Curitiba city was a great surprise first of all flat as a pancake with roads and streets that are straight and intersect at right angles and a drop in temperature which took us completely by surprise. Our courier conveyed her horror at our lack of layers. Not wanting to look the complete mad English men we put on a brave face and said it was just like an English summer and perfectly fine for us. Later I resorted to wearing one of Keith’s T-shirts as a vest ! Keith described the effect as looking as though I was ready to turn out with Norwich City football team.
Trains are rare in Brazil, the line we were to travel this Sunday morning is important for transporting cereals to the coast. But the train we boarded was for transporting tourist on a spectacular four hour journey over the mountains and through the Atlantic forest to the once important port of Morretes; now a preserved town which trades in tourists providing pretty restaurants , an open market and street entertainment. The train, not a youngster heaved and clawed itself over the mountains, giving unforgettable views especially from the rim of a horseshoe gorge that revealed miles and miles of forestry as far as the eye could see; the vastness and beauty of that natural creation will be an abiding memory. .
Arriving at Morretes our guide Lorenzo took us to lunch on a balcony overlooking the town and river, we had the local dish of borreados helped along with the local wine. It felt like something from a Graeme Green novel. Our guide was friendly and engaging , giving us many insights into the locality and also into the wider politics of Brazil. His opinion was that the present government is neglecting the middle class in favour of production workers, himself once a teacher he told a tale of the neglect of the education system ; a story we have heard often. However a different story was that of the movement of the three southern states to become independent. I had read and heard of this spoken of with contempt by those in Rio, but to hear the reasons for independence spoken of so passionately was intriguing.
Our journey back to Curitiba by car led us to the lovely town of Antoninhas , similar to Morretes it is preserved and has become a tourist centre, providing much needed employment. Brazil exports chicken to mainly China and it is from here that it begins its seaward journey.

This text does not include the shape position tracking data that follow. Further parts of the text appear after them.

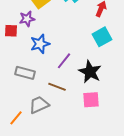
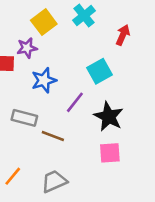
cyan square: (102, 37) -> (100, 71), moved
brown line: (57, 87) -> (53, 136), moved
gray trapezoid: (39, 105) -> (54, 181), moved

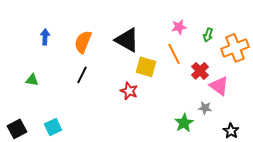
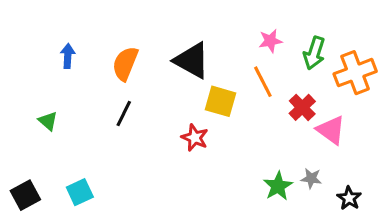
green arrow: (208, 35) -> (314, 53), size x1.5
green triangle: (32, 80) -> (48, 121), turned 32
gray star: (205, 108) -> (311, 178), moved

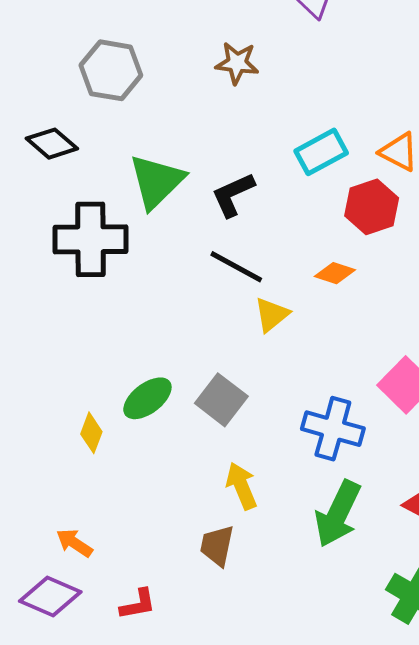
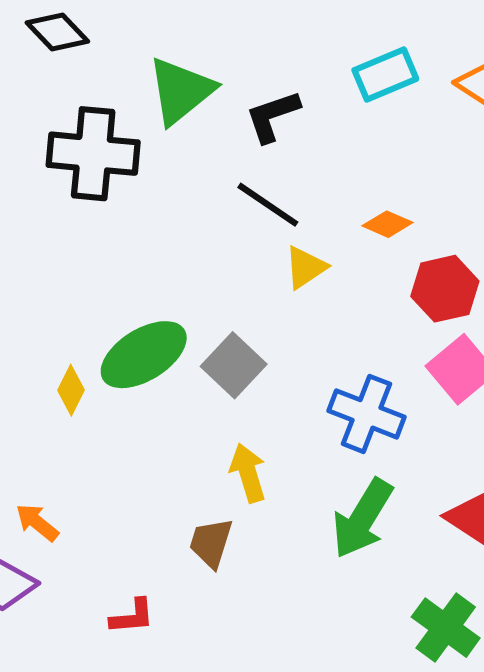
red hexagon: (372, 207) -> (445, 289), moved
green ellipse: (147, 398) -> (144, 355), size x1.4
red L-shape: (138, 604) -> (132, 617), moved

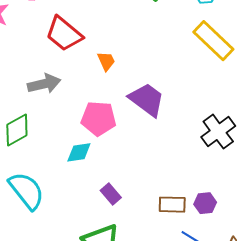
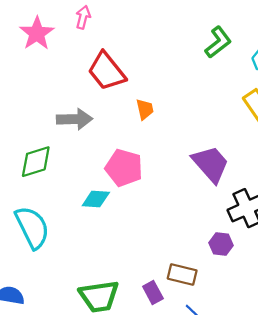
purple trapezoid: (147, 99) -> (211, 164), moved
purple rectangle: (111, 194) -> (153, 292), moved
purple hexagon: (205, 203) -> (221, 244), moved

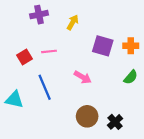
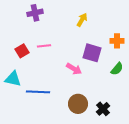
yellow arrow: (73, 22) -> (82, 20), moved
purple square: (103, 46) -> (92, 53), moved
blue line: (45, 87) -> (38, 92), moved, turned -65
cyan triangle: (14, 100) -> (13, 79), moved

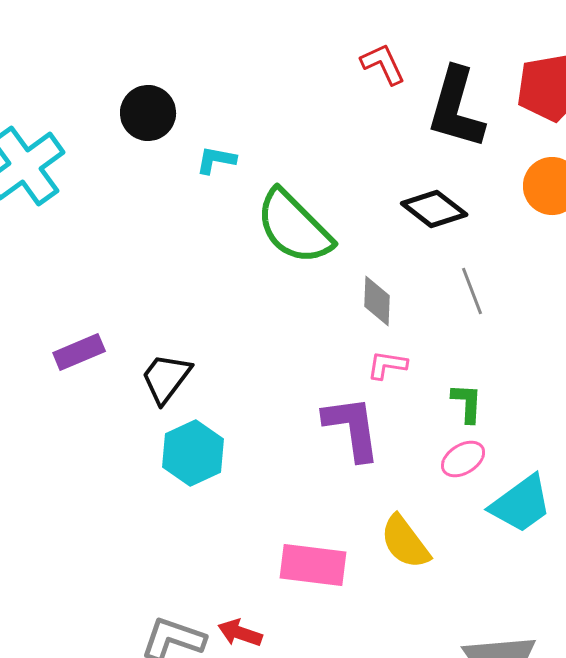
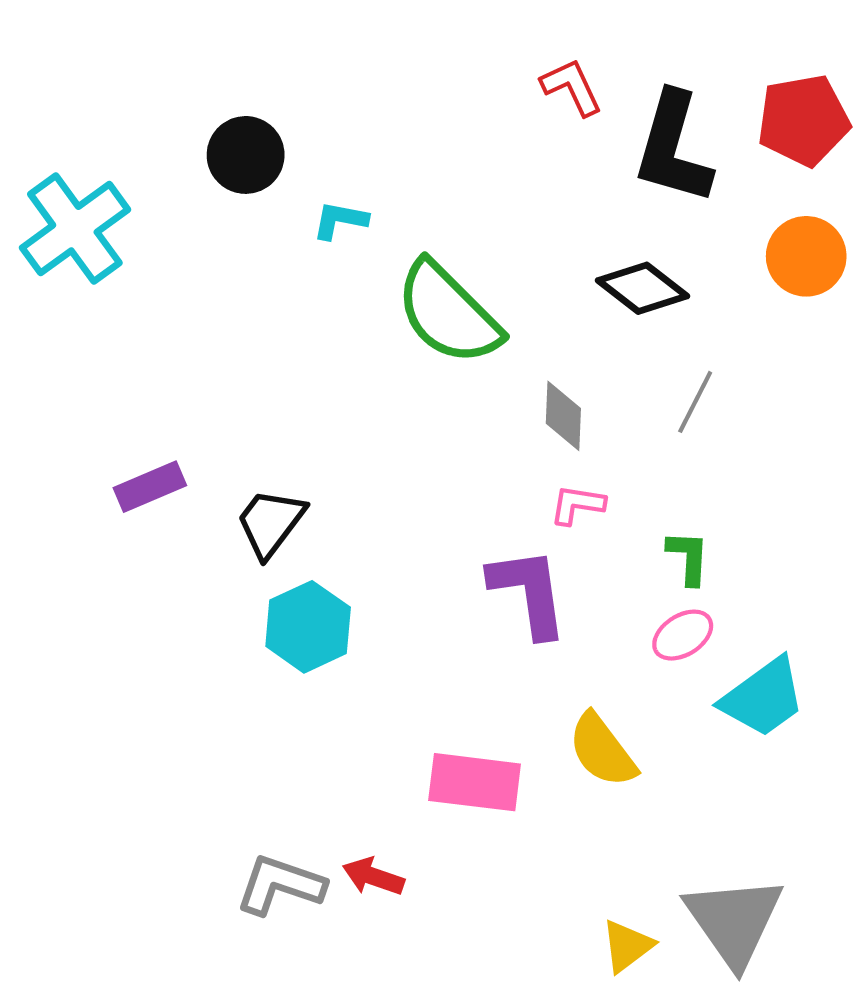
gray line: (472, 291) -> (695, 402), turned 48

Continuing our jouney we began to experienced heavy traffic , ever thickening thick fog and torrential rain as we intermittently crawled and hurtled at breakneck speed over the mountains, none of the above slowed the progress of our oft yawning driver. At one stage I wondered how the emergency services would reach us when we crashed! The delays were mostly caused by huge waggons inching their way to the top of mountains.
Here to tell the tale of our unforgettable day in the Atlantic Forrest.